Every year, the Heritage Foundation’s “Index of Economic Freedom” ranks countries according to their friendliness toward free market principles. Even as most nations maintain their economic freedom, the United States is falling behind.
According to the conservative think tank, most global economies have remained “moderately free” since last year’s report. At the same time, the 2021 index shows that the United States recorded “its worst score and ranking ever, a result of out-of-control spending and a loss of confidence by Americans in the even-handed rule of law.”
With a score of 74.8, the United States earned the 20th slot among the 178 countries that Heritage considered. The score assigned to the United States decreased by 1.8 points from 2020, causing it to slide from 17th place. Currently, the United States trails Canada and Chile as the third highest-ranked nation in the Americas.
“The major obstacles to greater economic freedom in the United States continue to be excessive government spending, unsustainable levels of debt, and intrusive regulation of the health care and financial sectors,” reads the United States’ profile.
The United States carries relatively high rankings for categories such as business freedom, property rights, and labor freedom. However, the United States’ ranking for fiscal health significantly lags global averages.
The average world fiscal health score is 74.2. The United States has a score of 34.9 — a drop of 19.4 points in a single year.

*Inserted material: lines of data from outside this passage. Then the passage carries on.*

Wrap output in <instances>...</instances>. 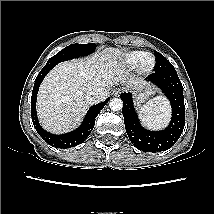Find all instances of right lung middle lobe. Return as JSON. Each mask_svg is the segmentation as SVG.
Masks as SVG:
<instances>
[{"instance_id":"1","label":"right lung middle lobe","mask_w":214,"mask_h":214,"mask_svg":"<svg viewBox=\"0 0 214 214\" xmlns=\"http://www.w3.org/2000/svg\"><path fill=\"white\" fill-rule=\"evenodd\" d=\"M96 49V44H71L51 57L47 64L57 65L62 61H66L79 56H86L93 53Z\"/></svg>"}]
</instances>
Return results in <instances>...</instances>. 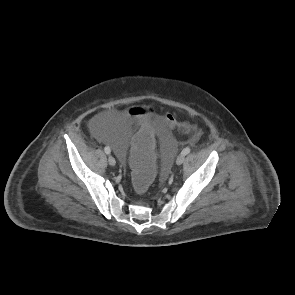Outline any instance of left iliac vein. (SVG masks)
<instances>
[{"instance_id": "1", "label": "left iliac vein", "mask_w": 295, "mask_h": 295, "mask_svg": "<svg viewBox=\"0 0 295 295\" xmlns=\"http://www.w3.org/2000/svg\"><path fill=\"white\" fill-rule=\"evenodd\" d=\"M185 160V156L184 155H180L177 157V160H176V164L177 165H181Z\"/></svg>"}]
</instances>
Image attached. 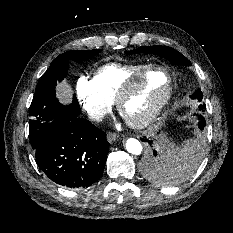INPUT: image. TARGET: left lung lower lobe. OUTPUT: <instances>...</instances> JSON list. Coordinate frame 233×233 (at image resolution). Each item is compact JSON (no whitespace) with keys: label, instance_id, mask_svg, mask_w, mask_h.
Listing matches in <instances>:
<instances>
[{"label":"left lung lower lobe","instance_id":"1","mask_svg":"<svg viewBox=\"0 0 233 233\" xmlns=\"http://www.w3.org/2000/svg\"><path fill=\"white\" fill-rule=\"evenodd\" d=\"M198 119H199L198 126H199V128H201L203 130L205 123H206L205 118L203 115H199ZM142 141L148 142L150 145L153 143L152 140H147V139H142ZM156 157H157V152L155 150H153V153L149 156V159H148V168L153 167ZM167 181H170V180H167Z\"/></svg>","mask_w":233,"mask_h":233}]
</instances>
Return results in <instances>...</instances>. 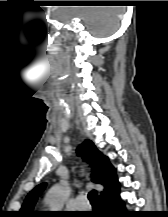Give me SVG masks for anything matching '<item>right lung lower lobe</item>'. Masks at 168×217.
Returning a JSON list of instances; mask_svg holds the SVG:
<instances>
[{
  "instance_id": "1",
  "label": "right lung lower lobe",
  "mask_w": 168,
  "mask_h": 217,
  "mask_svg": "<svg viewBox=\"0 0 168 217\" xmlns=\"http://www.w3.org/2000/svg\"><path fill=\"white\" fill-rule=\"evenodd\" d=\"M100 217H133L134 215L127 211L124 202L121 200L119 191L100 201Z\"/></svg>"
}]
</instances>
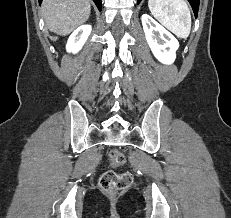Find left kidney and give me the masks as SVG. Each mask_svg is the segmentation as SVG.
<instances>
[{"label":"left kidney","instance_id":"1","mask_svg":"<svg viewBox=\"0 0 231 218\" xmlns=\"http://www.w3.org/2000/svg\"><path fill=\"white\" fill-rule=\"evenodd\" d=\"M141 20L147 43L154 56L163 64H172L179 47L177 39L150 15L143 14Z\"/></svg>","mask_w":231,"mask_h":218}]
</instances>
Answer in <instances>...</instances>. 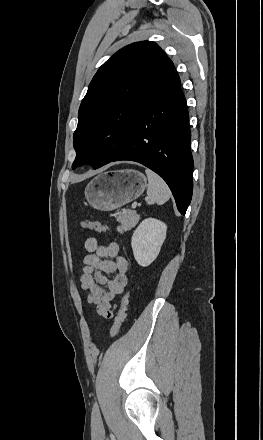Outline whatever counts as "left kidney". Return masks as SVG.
<instances>
[{
    "instance_id": "5707ae66",
    "label": "left kidney",
    "mask_w": 263,
    "mask_h": 440,
    "mask_svg": "<svg viewBox=\"0 0 263 440\" xmlns=\"http://www.w3.org/2000/svg\"><path fill=\"white\" fill-rule=\"evenodd\" d=\"M165 223L147 218L143 220L133 233L131 246L134 258L142 267L149 266L158 256L166 238Z\"/></svg>"
}]
</instances>
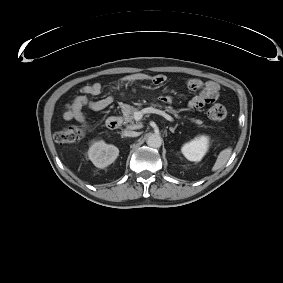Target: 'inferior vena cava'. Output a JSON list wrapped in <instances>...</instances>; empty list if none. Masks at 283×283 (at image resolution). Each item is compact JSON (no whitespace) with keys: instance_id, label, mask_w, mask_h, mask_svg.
<instances>
[{"instance_id":"inferior-vena-cava-1","label":"inferior vena cava","mask_w":283,"mask_h":283,"mask_svg":"<svg viewBox=\"0 0 283 283\" xmlns=\"http://www.w3.org/2000/svg\"><path fill=\"white\" fill-rule=\"evenodd\" d=\"M123 134L125 136H128V137H137V136H139L138 132H135V131H132V130H129V129L124 130Z\"/></svg>"}]
</instances>
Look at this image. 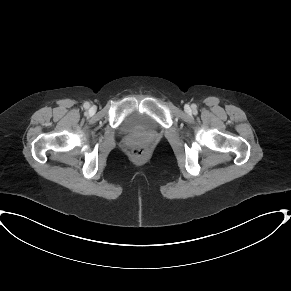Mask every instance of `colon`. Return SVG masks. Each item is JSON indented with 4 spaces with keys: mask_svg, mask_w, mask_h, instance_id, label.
Here are the masks:
<instances>
[{
    "mask_svg": "<svg viewBox=\"0 0 291 291\" xmlns=\"http://www.w3.org/2000/svg\"><path fill=\"white\" fill-rule=\"evenodd\" d=\"M146 153H147L146 149L142 146H135L132 149V156L136 159L144 158Z\"/></svg>",
    "mask_w": 291,
    "mask_h": 291,
    "instance_id": "1",
    "label": "colon"
}]
</instances>
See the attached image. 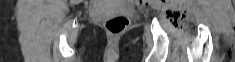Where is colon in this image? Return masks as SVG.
<instances>
[{"label":"colon","instance_id":"5ec220e1","mask_svg":"<svg viewBox=\"0 0 235 62\" xmlns=\"http://www.w3.org/2000/svg\"><path fill=\"white\" fill-rule=\"evenodd\" d=\"M129 18L126 15H117L106 20L105 28L112 35L123 33L129 26Z\"/></svg>","mask_w":235,"mask_h":62}]
</instances>
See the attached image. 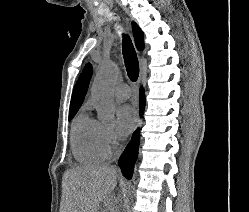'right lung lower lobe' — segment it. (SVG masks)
Wrapping results in <instances>:
<instances>
[{
	"label": "right lung lower lobe",
	"mask_w": 249,
	"mask_h": 212,
	"mask_svg": "<svg viewBox=\"0 0 249 212\" xmlns=\"http://www.w3.org/2000/svg\"><path fill=\"white\" fill-rule=\"evenodd\" d=\"M145 106V97H144V91L141 89L140 91V115L143 114ZM139 141H140V135L138 130H136L131 138V141L125 148L123 154L121 155L119 159V166L121 168V171L123 175L127 179H131L132 174H133V168L135 161L137 159L138 155V147H139Z\"/></svg>",
	"instance_id": "1"
}]
</instances>
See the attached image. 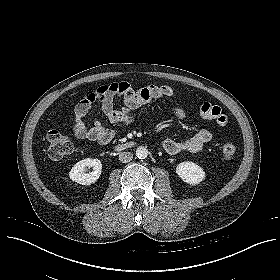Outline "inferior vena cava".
I'll return each instance as SVG.
<instances>
[{"label": "inferior vena cava", "mask_w": 280, "mask_h": 280, "mask_svg": "<svg viewBox=\"0 0 280 280\" xmlns=\"http://www.w3.org/2000/svg\"><path fill=\"white\" fill-rule=\"evenodd\" d=\"M133 159V154L131 152H121L119 154V160L122 163H128Z\"/></svg>", "instance_id": "602c4592"}]
</instances>
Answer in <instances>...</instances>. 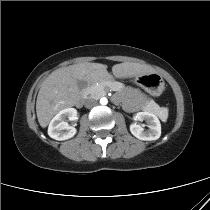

President Trump and President Biden both passed omnibus stimulus packages to address the economic fallout from COVID-19. The Trump administration’s CARES Act spent $2.3 trillion, while the Biden administration’s American Rescue Plan spent $1.9 trillion.
Even as the United States carries a national debt of $28.4 trillion and observes rising inflation, President Biden submitted a $6 trillion federal budget to Congress — a proposal that includes his American Jobs Plan and American Families Plan.
Although most of the world retained its “all-time high” support of free markets, Heritage remains concerned that governments’ financial responses to COVID-19 could pose risk to sustained economic freedom.
“Regrettably, some of the policy measures undertaken or planned by governments around the world in response to the global health crisis run the risk of undermining economic freedom and, thus, long-term economic growth and prosperity,” the Index of Economic Freedom editorial team explained in a press release from Heritage. “Policymakers cannot simply spend their way back to prosperity after the toll that public health responses have taken on local economies. For a meaningful economic recovery, economic freedom must not be curtailed by extended government emergency powers.”
Among the most improved countries in the index were Mongolia, Benin, Eritrea, Sierra Leone, Bahrain, Saudi Arabia, Solomon Islands, Barbados, and the Republic of Congo. Notably, Heritage refrained from ranking Hong Kong and Macau due to “Beijing’s growing control over the cities’ economies.”